Corporate users are still putting off plans to migrate to Windows XP nearly one year after the desktop operating system was introduced.
Consumers may be buying into Windows XP on new PCs, but corporates are shrugging off the upgrade and focusing on the migration to Windows 2000.
Even last week's release of the first service pack of bug fixes for XP, which is typically a signal for broader corporate adoption of Windows operating systems, has been ignored in the enterprise space.
Department of Community & Health Services in Tasmania IT infrastructure manager Kevin Stark said he is still migrating to Windows 2000 and has no intention to move to XP.
He said Microsoft is upgrading at a "faster rate than we can absorb".
"We can't really afford to keep changing when there are no real benefits; once we get from NT to 2000 we will assess our situation then. Until we are on the Windows 2000 platform there is not enough standardisation to assess our next move."
At the Queensland Department of Primary Industry, however, IT services manager Ray Tryniw is assessing Windows XP.
"We are currently doing a cost-benefit analysis and we won't know our plans until then," he said.

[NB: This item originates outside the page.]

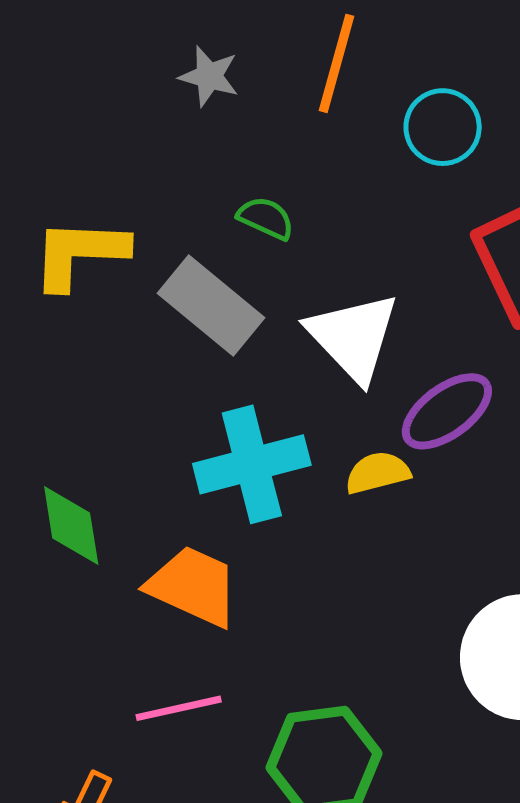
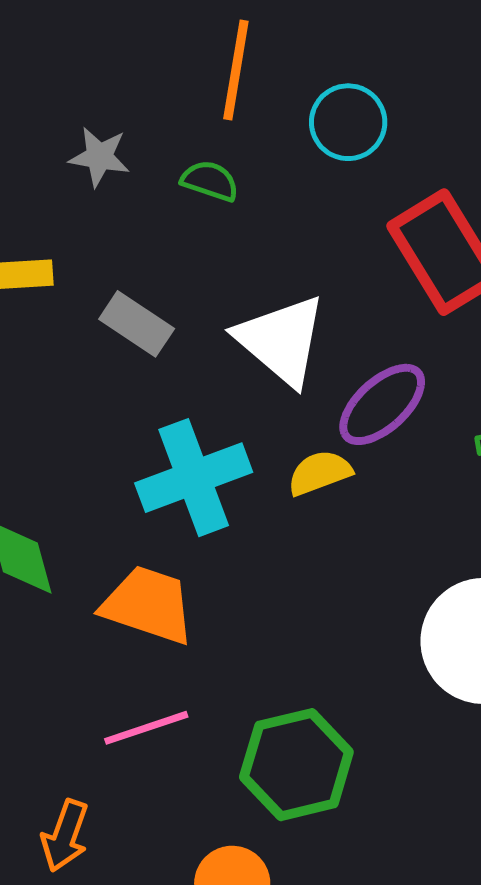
gray star: (209, 76) -> (99, 157), moved
green semicircle: (266, 218) -> (210, 181), moved
gray rectangle: (211, 306) -> (137, 324), size x0.7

Another IT manager, who chose to remain anonymous, said his company was moving to XP simply because it was part of a PC replacement cycle.
"There is no great functionality benefit but we have signed a licensing agreement and once you deal with the quirks of Microsoft, it's okay," he said.
A US Computerworld poll of 25 Windows users in a wide range of industries found only four companies that are currently rolling out XP across their operations and four more that plan to start migrations in the coming months. Some users who are holding back on XP cited cost, the lack of a pressing business need and recent Windows 2000 rollouts as factors in their decisions.
"We have not moved to XP, and we have no plans to. As far as I am concerned, this is an upgrade that offers nothing to a business customer," said Pat Enright, CIO at Clark Retail Enterprises, a convenience store chain.
In particular, users that either have completed Windows 2000 projects or are now rolling it out said they see no reason to jump to Windows XP, which they view as an incremental release over Windows 2000.
Jim Cullinan, a lead product manager for Windows, said Microsoft is focusing on communicating the benefits of Windows XP to companies still running Windows NT, Windows 98 and Windows 95. Those benefits include improved stability and enhanced wireless and security management features, he said.
"Most enterprise customers still have held to the tradition of waiting until Service Pack 1 to even look at it," Cullinan said. "IT spending has dried up, and it looks a little bit tighter. But IT spending should be on the rise in the coming months. We feel really good about where Windows XP is."
An April poll of 225 CIOs by Morgan Stanley showed that 60 per cent of respondents had no plans to roll out Windows XP. That view has changed little since then, according to many of the IT pros interviewed by Computerworld last week.
More than half of the 25 companies surveyed last week said most of their end users still run Windows NT, Windows 98 or Windows 95. "We've been driven by what our vendors will support. So far, they all support Windows 98, so we stay with 98," said one CIO.